It's been 60 days since this newspaper began reporting on Santa Rosa's curious practices concerning managing surplus rental property.
These reports included news of a family staying in a city-owned home rent-free for six years while other city residences and properties were being rented, sometimes to former city employees, for between $100 and $500 a month.
Two months later, not only is it still unclear what the city plans to do about these properties, it's not evident the public even knows the full extent of the problem.
This week, the city announced that it had turned up yet another house it owns where someone has been living rent free for six years. As Staff Writer Kevin McCallum reported on Friday, the city found that it owns a 2.4-acre property on Walker Avenue that was purchased in 2007. The city bought the house and surrounding structures for $650,000 and allowed the previous owner and his family to lease the site back for the grand sum of $1 through July 2010.
Over the past three years, the city has continued to allow the tenant to live in the house rent free. Meanwhile, the tenant reportedly has been collecting rent from another family that subleases, although the contract states that no subleasing is allowed.
This news comes just three weeks after McCallum reported on a similar situation where a family was living virtually rent-free on a 3-acre piece of property on Walker Avenue they sold to the city of Santa Rosa in 2007 — for $750,000.
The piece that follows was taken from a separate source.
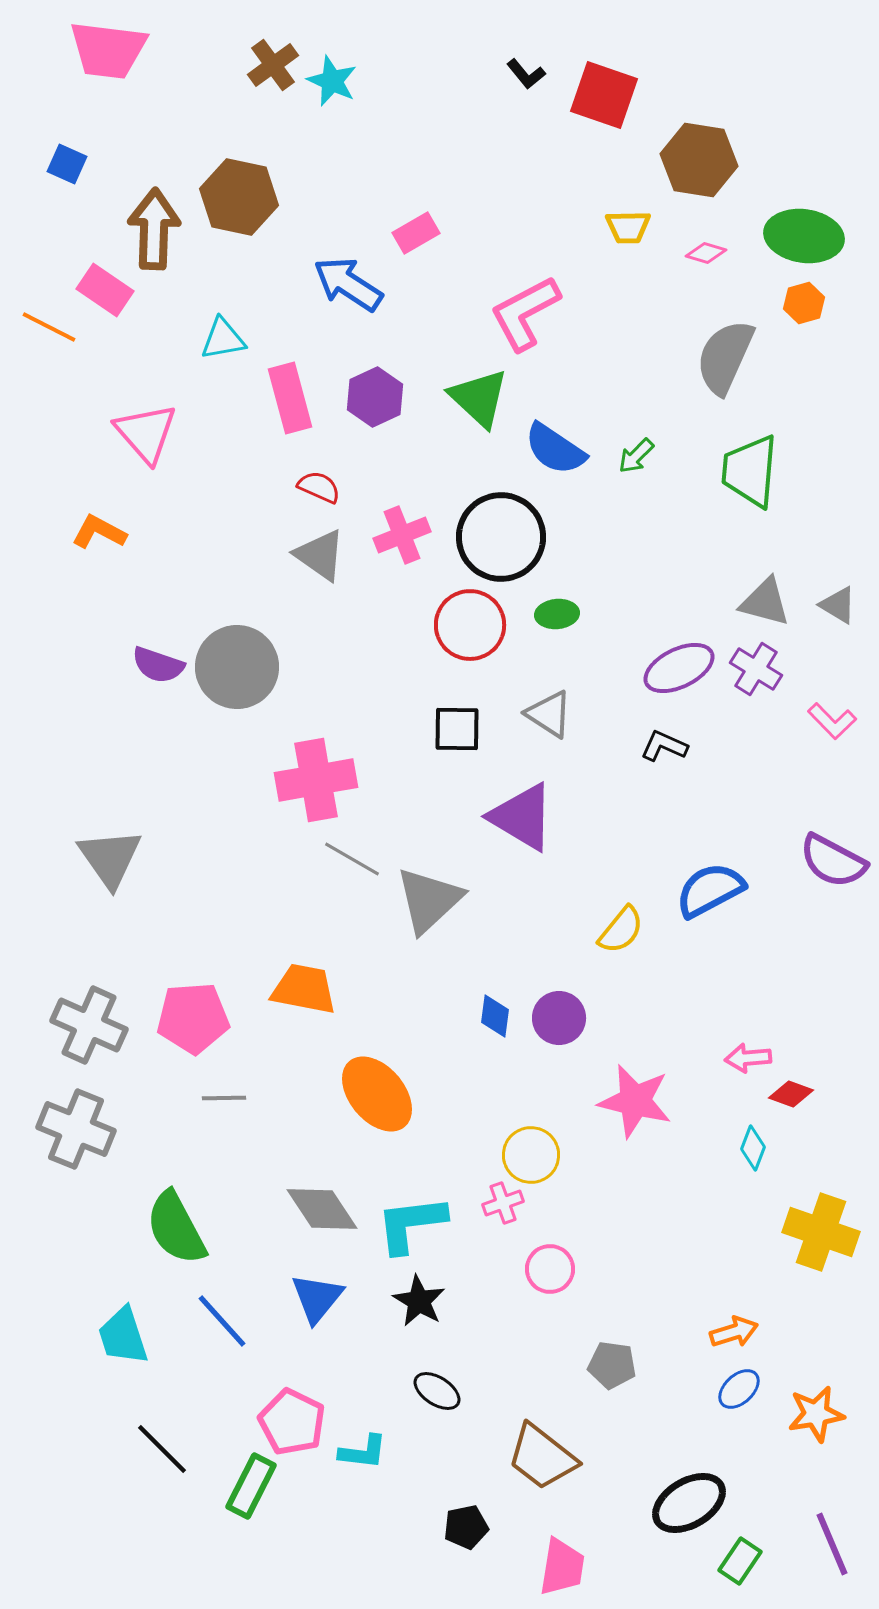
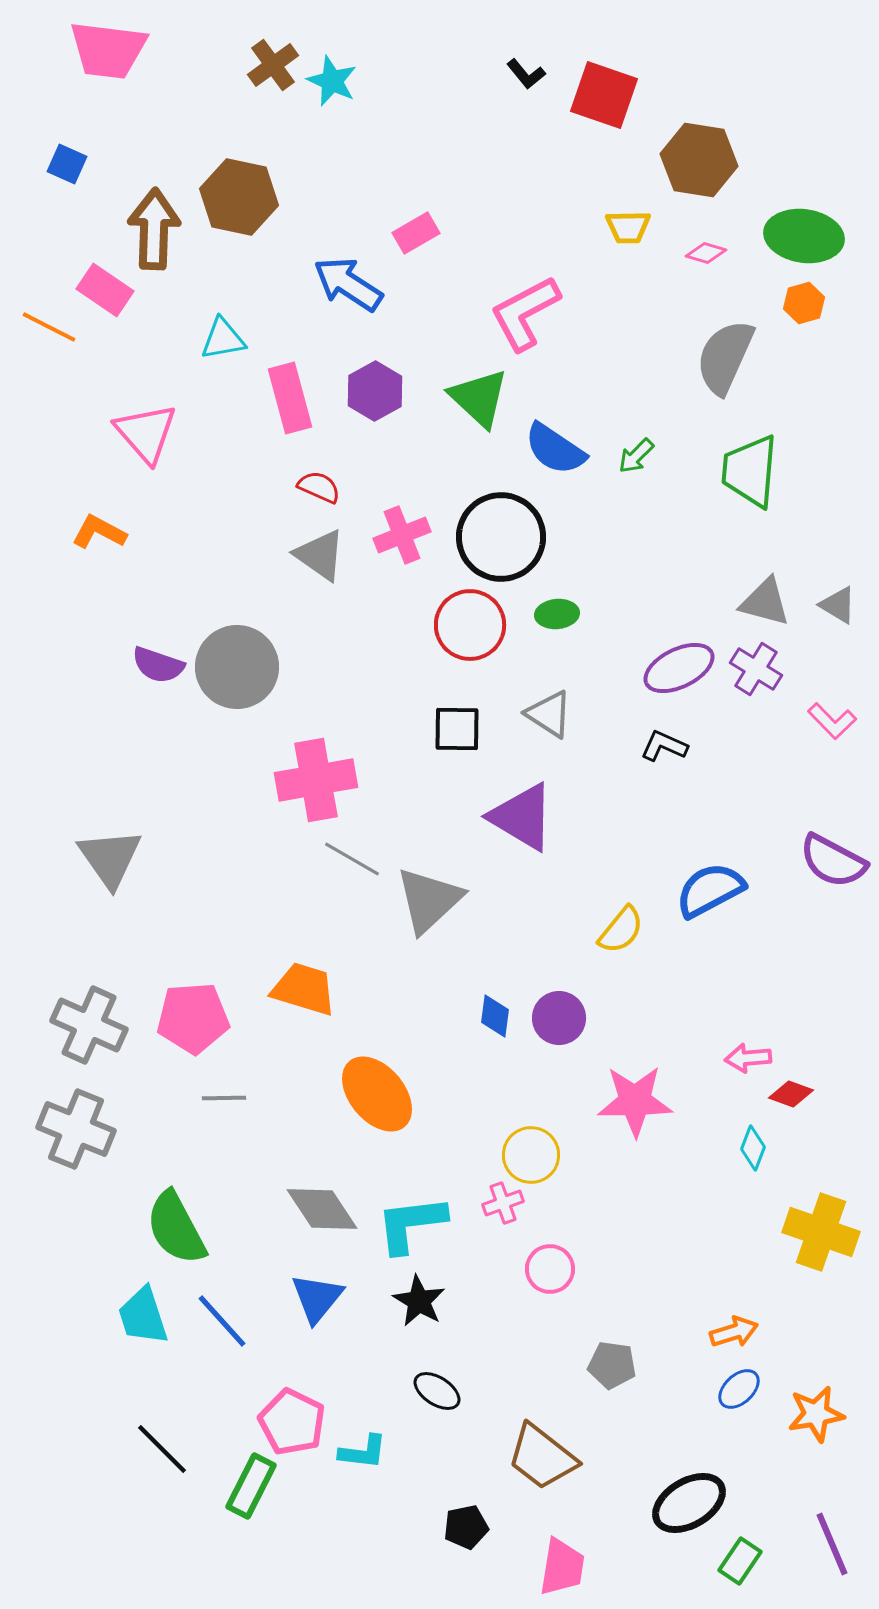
purple hexagon at (375, 397): moved 6 px up; rotated 4 degrees counterclockwise
orange trapezoid at (304, 989): rotated 6 degrees clockwise
pink star at (635, 1101): rotated 14 degrees counterclockwise
cyan trapezoid at (123, 1336): moved 20 px right, 20 px up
It's bad enough that the city bought these properties — as part of an effort to create a buffer zone around the regional wastewater treatment plant — at the peak of the market. (According to land records, one site was purchased in 2005 for $620,000 and sold to the city two years later for $130,000 more. The 2.4-acre site, meanwhile, was purchased in 2005 for $450,000 and sold to the city in 2007 for $650,000.) But what can possibly justify allowing families to stay rent free for so long, especially at a time when the city is struggling for funds to simply maintain existing programs?
City officials have their explanations. They point to staff changes including retirements and cutbacks that have shifted responsibilities and left property oversight at a minimum. Some of these properties were destined for demolition, but as budgets shrank, the demolition plans were put on the back burner.
City officials argue that it makes sense to have "caretaker" leases for these properties given that many are in disrepair and the city lacks funds to spruce them up.
But it's our guess that in this housing market the city could find responsible tenants and still be able to collect more than $500 a month.